Repeat the data word for word and skip the pictures.

▽

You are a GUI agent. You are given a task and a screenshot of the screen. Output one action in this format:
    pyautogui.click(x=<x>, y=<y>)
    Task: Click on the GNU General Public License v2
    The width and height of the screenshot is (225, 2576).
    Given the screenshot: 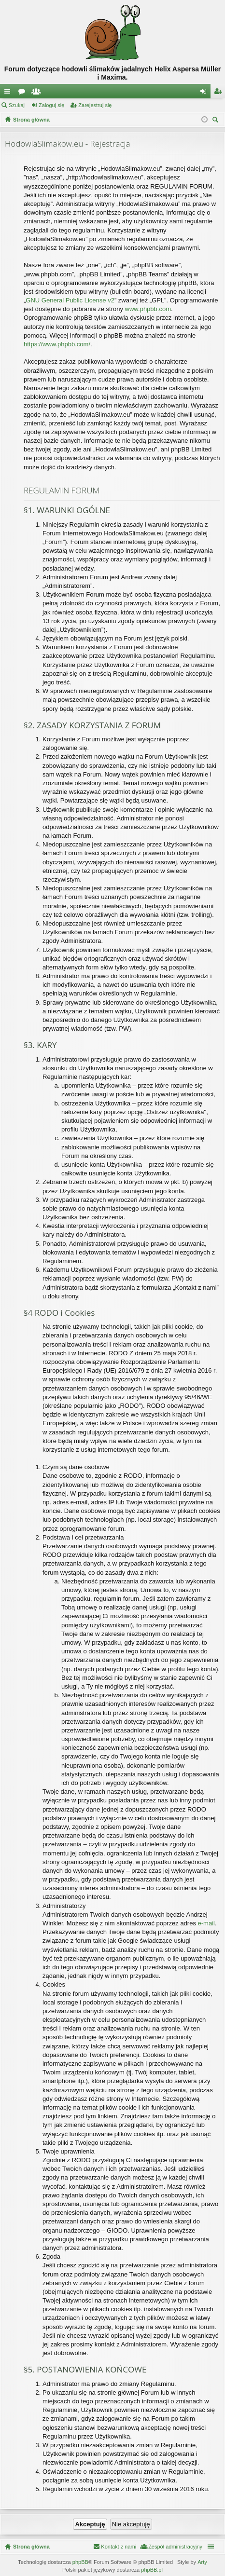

△

### EXPECTED OUTPUT
You are a GUI agent. You are given a task and a screenshot of the screen. Output one action in this format:
    pyautogui.click(x=<x>, y=<y>)
    Task: Click on the GNU General Public License v2
    The width and height of the screenshot is (225, 2576).
    Given the screenshot: 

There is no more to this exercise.